**Information provided:**
═══
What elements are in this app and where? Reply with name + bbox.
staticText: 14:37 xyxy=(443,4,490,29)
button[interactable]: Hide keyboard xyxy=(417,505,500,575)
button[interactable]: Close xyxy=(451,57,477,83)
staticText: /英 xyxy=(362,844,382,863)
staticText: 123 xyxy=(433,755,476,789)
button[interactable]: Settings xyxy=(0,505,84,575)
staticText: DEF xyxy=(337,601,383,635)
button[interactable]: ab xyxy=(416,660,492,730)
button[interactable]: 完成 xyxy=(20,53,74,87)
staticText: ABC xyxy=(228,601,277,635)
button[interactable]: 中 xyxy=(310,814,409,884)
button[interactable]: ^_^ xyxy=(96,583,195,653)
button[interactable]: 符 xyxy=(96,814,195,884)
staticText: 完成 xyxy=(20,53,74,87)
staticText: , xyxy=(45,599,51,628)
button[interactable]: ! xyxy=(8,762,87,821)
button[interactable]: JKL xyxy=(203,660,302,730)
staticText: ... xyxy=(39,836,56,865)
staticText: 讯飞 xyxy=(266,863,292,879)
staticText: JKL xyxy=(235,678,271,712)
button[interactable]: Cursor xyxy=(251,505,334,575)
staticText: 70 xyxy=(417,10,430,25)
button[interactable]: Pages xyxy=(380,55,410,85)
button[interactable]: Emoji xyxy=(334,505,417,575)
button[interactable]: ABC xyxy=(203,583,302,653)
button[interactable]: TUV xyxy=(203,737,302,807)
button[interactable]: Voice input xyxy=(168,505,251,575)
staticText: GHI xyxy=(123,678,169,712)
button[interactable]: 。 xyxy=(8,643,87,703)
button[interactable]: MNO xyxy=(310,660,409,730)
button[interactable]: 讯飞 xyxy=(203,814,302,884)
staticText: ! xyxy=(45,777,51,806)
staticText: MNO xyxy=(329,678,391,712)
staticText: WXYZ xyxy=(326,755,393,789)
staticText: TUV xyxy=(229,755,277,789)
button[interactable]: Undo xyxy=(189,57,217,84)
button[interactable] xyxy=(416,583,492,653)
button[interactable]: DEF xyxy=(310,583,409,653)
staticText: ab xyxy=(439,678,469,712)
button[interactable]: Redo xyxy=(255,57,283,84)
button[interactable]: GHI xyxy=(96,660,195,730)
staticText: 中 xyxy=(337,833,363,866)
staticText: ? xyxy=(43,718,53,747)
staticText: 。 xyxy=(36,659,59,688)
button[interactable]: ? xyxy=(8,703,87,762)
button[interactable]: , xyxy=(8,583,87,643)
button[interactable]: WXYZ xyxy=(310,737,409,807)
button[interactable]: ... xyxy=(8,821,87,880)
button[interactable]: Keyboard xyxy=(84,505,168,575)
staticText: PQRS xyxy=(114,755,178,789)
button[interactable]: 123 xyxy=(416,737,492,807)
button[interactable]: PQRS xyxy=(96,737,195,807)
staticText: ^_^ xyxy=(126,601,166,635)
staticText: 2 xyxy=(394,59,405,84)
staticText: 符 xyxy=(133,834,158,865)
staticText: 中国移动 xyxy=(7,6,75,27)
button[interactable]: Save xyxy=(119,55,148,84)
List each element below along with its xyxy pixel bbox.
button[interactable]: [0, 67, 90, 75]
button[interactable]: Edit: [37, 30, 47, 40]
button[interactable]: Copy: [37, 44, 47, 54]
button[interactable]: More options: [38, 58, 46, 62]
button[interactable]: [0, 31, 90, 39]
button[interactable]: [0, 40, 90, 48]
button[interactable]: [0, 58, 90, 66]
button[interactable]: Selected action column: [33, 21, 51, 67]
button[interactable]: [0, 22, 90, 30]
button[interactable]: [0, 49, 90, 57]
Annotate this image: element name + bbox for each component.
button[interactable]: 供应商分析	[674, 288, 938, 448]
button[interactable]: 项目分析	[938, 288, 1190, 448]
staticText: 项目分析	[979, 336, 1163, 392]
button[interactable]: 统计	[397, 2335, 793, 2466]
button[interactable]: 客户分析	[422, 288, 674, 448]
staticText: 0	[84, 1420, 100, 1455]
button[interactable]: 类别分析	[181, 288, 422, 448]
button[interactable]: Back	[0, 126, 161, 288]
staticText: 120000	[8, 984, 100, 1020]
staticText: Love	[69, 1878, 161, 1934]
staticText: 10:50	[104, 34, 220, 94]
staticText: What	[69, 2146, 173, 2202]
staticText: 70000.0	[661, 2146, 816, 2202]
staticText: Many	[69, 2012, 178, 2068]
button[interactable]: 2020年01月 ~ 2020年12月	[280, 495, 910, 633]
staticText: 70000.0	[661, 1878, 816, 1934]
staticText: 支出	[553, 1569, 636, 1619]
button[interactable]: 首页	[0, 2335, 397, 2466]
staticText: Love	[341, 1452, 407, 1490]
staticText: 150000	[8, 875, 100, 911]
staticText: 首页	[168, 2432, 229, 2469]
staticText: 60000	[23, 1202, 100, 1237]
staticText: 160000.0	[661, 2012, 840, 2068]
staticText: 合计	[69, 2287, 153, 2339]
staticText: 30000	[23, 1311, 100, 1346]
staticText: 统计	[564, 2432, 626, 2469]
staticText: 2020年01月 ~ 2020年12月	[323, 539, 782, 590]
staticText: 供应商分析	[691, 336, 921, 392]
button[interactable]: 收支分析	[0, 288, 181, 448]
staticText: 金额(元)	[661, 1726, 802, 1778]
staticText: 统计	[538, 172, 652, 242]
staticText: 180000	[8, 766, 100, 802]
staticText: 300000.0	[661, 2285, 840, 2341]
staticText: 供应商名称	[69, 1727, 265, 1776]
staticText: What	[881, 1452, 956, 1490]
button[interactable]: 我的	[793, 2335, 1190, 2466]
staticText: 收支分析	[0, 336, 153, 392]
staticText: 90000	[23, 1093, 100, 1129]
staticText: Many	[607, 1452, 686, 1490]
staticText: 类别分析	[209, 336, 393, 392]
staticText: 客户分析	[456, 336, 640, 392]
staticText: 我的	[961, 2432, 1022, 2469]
═══
**Assigned task:** Report how many lines of the listing hold the string "供应商分析", giving only the number.

**Response below:** 2